British MPs to vote on landmark Brexit bill

British MPs to vote on landmark Brexit bill

British MPs will vote Wednesday on a key Brexit bill whose turbulent passage through parliament has dealt damaging defeats to Prime Minister Theresa May, and which still faces stiff opposition in the upper house.

The House of Commons is expected to pass the bill, which will incorporate thousands of pieces of EU legislation into the British statute books and repeal the legislation enshrining Britain's EU membership.

Eleven members of May's Conservative party joined with opposition lawmakers last month to approve an amendment making sure that parliament will have a "meaningful vote" on the final Brexit deal.

Fearful of another loss, the government also compromised on an amendment setting the date and time for Brexit as March 29, 2019, at 2300 GMT.

May agreed to give MPs the "power to amend the definition of 'exit day' to a later date" if it appeared that negotiations would overrun.

The flagship EU (Withdrawal) Bill, if approved, will pass to the upper House of Lords, where it will undergo further scrutiny from the largely pro-EU chamber before being put to another vote.

Veteran Tory MP Kenneth Clarke, a strident europhile, said on Tuesday that the House of Lords could make alterations to the bill.

"The idea that the bill... is going to have an untroubled passage through the House of Lords is an illusion," he said.

"I hope that the other place (Lords) will make an enormous number of changes".

During the first of two days of Commons debate on Tuesday, Conservative MP and leader of the rebellion, Dominic Grieve, raised concerns over plans not to bring the EU charter of fundamental rights into British law post-Brexit.

"It does seem to me that in simply batting this issue away and saying 'don't worry, it's all going to be perfectly all right'... we're sending out a really very strange message about our attitude," he said.

Meanwhile, Scotland's devolved government has repeatedly called for May to accept amendments tabled to prevent devolved powers being removed from its parliament.

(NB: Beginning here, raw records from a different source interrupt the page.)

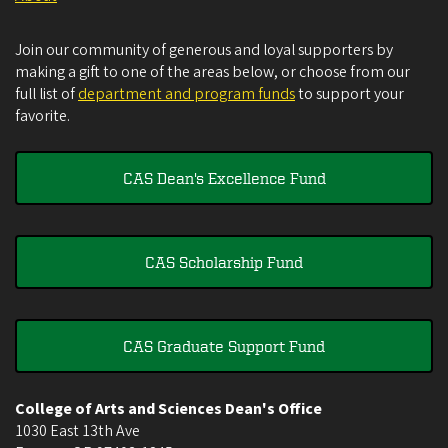
Join our community of generous and loyal supporters by
making a gift to one of the areas below, or choose from our
full list of
department and program funds
to support your
favorite.
CAS Dean's Excellence Fund
CAS Scholarship Fund
CAS Graduate Support Fund
College of Arts and Sciences Dean's Office
1030 East 13th Ave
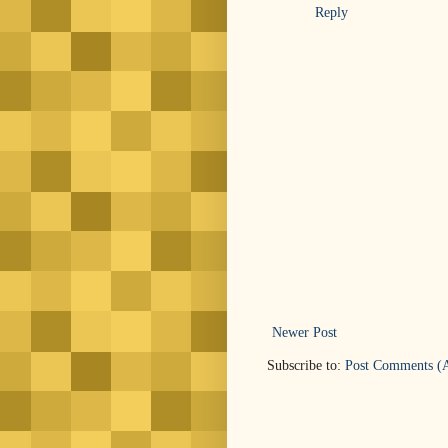
Reply
Newer Post
Subscribe to:
Post Comments (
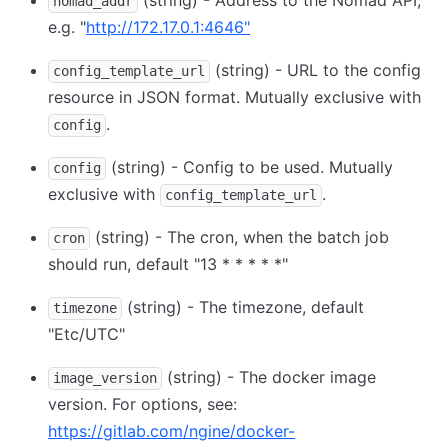
(string) - Address to the Nomad API,
nomad_addr
e.g. "
http://172.17.0.1:4646"
(string) - URL to the config
config_template_url
resource in JSON format. Mutually exclusive with
.
config
(string) - Config to be used. Mutually
config
exclusive with
.
config_template_url
(string) - The cron, when the batch job
cron
should run, default "13 * * * * *"
(string) - The timezone, default
timezone
"Etc/UTC"
(string) - The docker image
image_version
version. For options, see:
https://gitlab.com/ngine/docker-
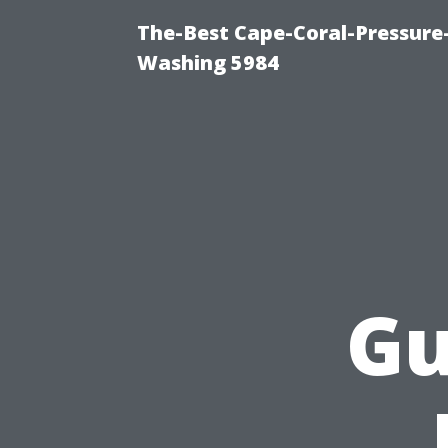
The-Best Cape-Coral-Pressure
Washing 5984
Gu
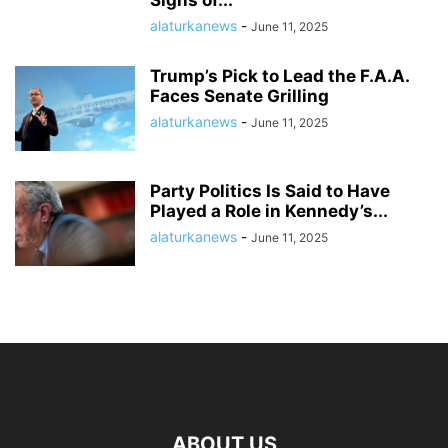
Signs of...
alaturkanews
-
June 11, 2025
Trump’s Pick to Lead the F.A.A.
Faces Senate Grilling
alaturkanews
-
June 11, 2025
Party Politics Is Said to Have
Played a Role in Kennedy’s...
alaturkanews
-
June 11, 2025
ABOUT US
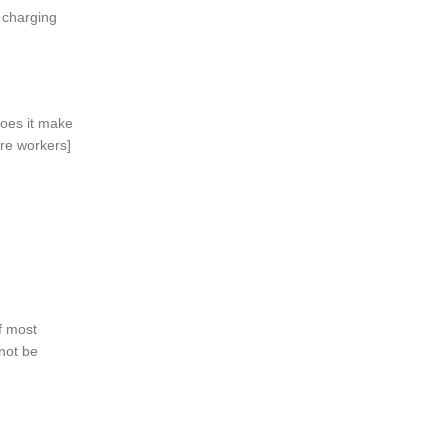
 charging
oes it make
are workers]
f most
not be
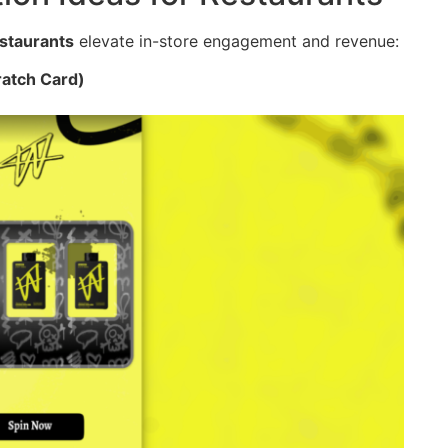
estaurants
elevate in-store engagement and revenue:
ratch Card)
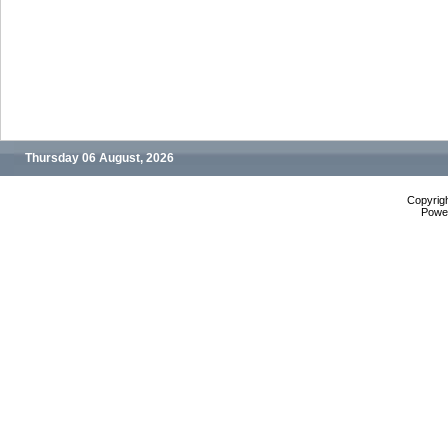
Thursday 06 August, 2026
Copyrig
Powe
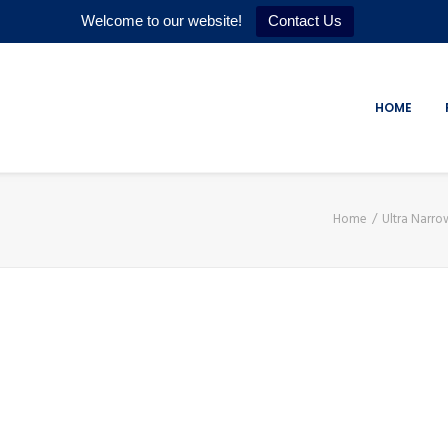
Welcome to our website!
Contact Us
HOME
Home
Ultra Narr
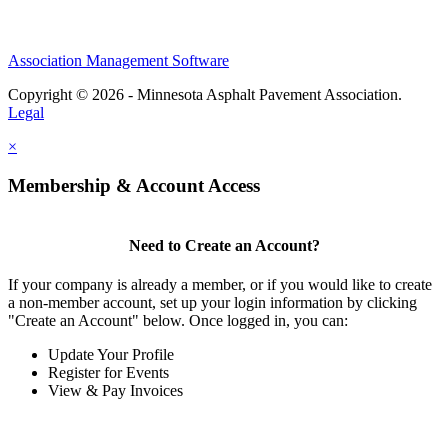
Association Management Software
Copyright © 2026 - Minnesota Asphalt Pavement Association.
Legal
×
Membership & Account Access
Need to Create an Account?
If your company is already a member, or if you would like to create
a non-member account, set up your login information by clicking
"Create an Account" below. Once logged in, you can:
Update Your Profile
Register for Events
View & Pay Invoices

After her government again rejected on Tuesday evening proposed changes to the bill, Michael Russell, minister for UK negotiations on Scotland's place in Europe, vowed to press ahead with legislation at Holyrood "if that's what it takes to defend devolution".

Britain and the European Union reached preliminary agreement before Christmas on Britain's financial settlement after Brexit, EU expatriate rights and the future of the Irish border, opening the door to the second phase of talks.

However, May faces a potentially volatile task in establishing what Britain's future relationship with the EU should look like, with some members of her cabinet wanting to stay as close as possible to the single market while others favour a clean break.

European Union leaders on Tuesday even held the door open for Britain to change its mind about ending its four-decade membership.

The comments by EU President Donald Tusk, European Commission Jean-Claude Juncker and others weighed into a debate in Britain about holding a second Brexit referendum.

Leading Brexit campaigner Nigel Farage surprisingly pushed the issue back onto the agenda last week when he said he was increasingly open to the idea of a new vote.

Tusk said: "We on the Continent haven't had a change of heart. Our hearts are still open to you."